== Segment start ==
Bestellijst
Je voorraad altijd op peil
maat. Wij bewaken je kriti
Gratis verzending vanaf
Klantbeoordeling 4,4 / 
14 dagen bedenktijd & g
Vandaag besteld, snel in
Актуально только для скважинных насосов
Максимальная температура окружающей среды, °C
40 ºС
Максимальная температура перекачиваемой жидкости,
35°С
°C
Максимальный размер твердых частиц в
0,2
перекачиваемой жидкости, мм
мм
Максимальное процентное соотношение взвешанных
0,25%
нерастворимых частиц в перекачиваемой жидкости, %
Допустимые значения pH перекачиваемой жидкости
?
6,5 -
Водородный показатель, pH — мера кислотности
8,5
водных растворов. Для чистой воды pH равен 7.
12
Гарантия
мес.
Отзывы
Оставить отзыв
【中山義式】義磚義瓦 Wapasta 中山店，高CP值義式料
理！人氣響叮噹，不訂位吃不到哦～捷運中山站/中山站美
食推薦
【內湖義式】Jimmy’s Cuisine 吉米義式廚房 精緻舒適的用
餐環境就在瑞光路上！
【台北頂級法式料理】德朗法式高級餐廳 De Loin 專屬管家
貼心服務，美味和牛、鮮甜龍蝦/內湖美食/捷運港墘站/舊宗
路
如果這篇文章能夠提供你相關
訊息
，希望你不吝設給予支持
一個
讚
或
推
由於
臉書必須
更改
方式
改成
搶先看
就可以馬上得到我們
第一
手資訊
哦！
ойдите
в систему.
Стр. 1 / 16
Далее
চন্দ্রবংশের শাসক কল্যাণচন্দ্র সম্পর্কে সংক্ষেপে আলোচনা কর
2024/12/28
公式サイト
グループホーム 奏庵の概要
== Segment end ==
== Segment start ==
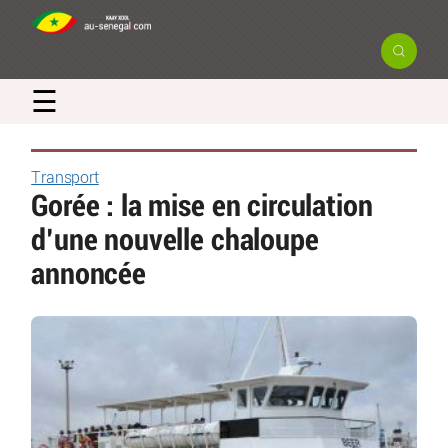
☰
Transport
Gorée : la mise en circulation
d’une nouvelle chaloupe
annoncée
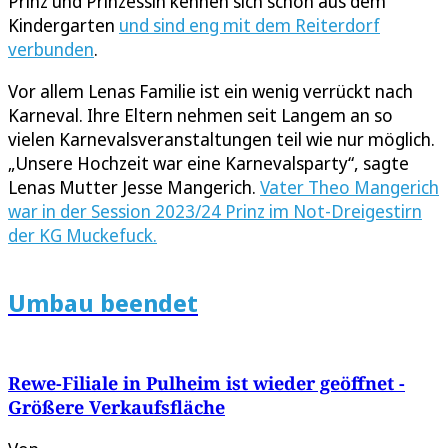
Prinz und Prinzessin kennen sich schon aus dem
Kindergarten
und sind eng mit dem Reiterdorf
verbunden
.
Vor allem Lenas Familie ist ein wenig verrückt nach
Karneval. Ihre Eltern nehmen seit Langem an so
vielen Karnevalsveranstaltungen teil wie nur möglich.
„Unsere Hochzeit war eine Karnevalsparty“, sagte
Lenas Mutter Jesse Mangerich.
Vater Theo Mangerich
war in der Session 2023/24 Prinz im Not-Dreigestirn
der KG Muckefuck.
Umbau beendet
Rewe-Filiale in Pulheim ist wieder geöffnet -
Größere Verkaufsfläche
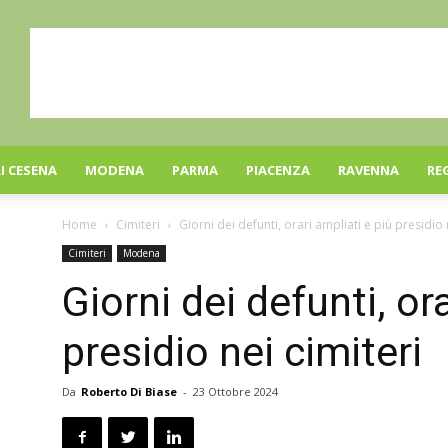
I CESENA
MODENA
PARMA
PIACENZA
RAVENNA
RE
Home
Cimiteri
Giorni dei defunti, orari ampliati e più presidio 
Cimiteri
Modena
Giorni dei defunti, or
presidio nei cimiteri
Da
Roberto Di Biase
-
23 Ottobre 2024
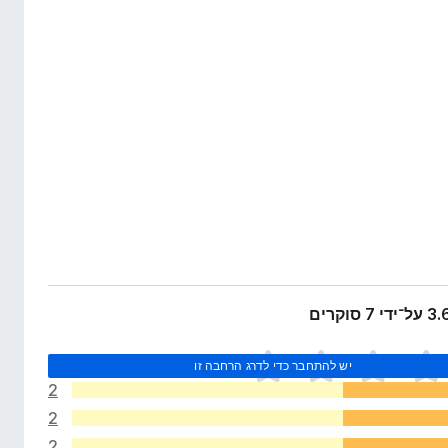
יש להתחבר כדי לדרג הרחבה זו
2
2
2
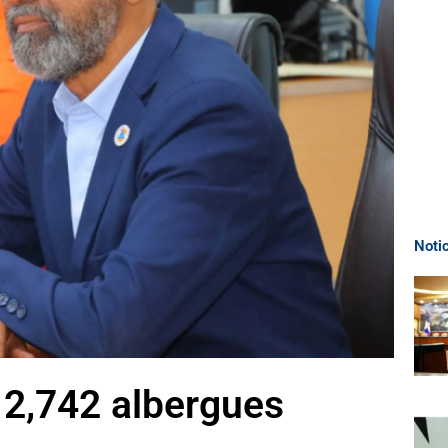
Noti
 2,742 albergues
== Segment end ==
#### DESCRIPTION OF THE TASK
Filter the entries down to the lines with the word "Lenas" in them, and copy those lines.

#### OUTPUT FOR THIS EXERCISE
Vor allem Lenas Familie ist ein wenig verrückt nach
Lenas Mutter Jesse Mangerich.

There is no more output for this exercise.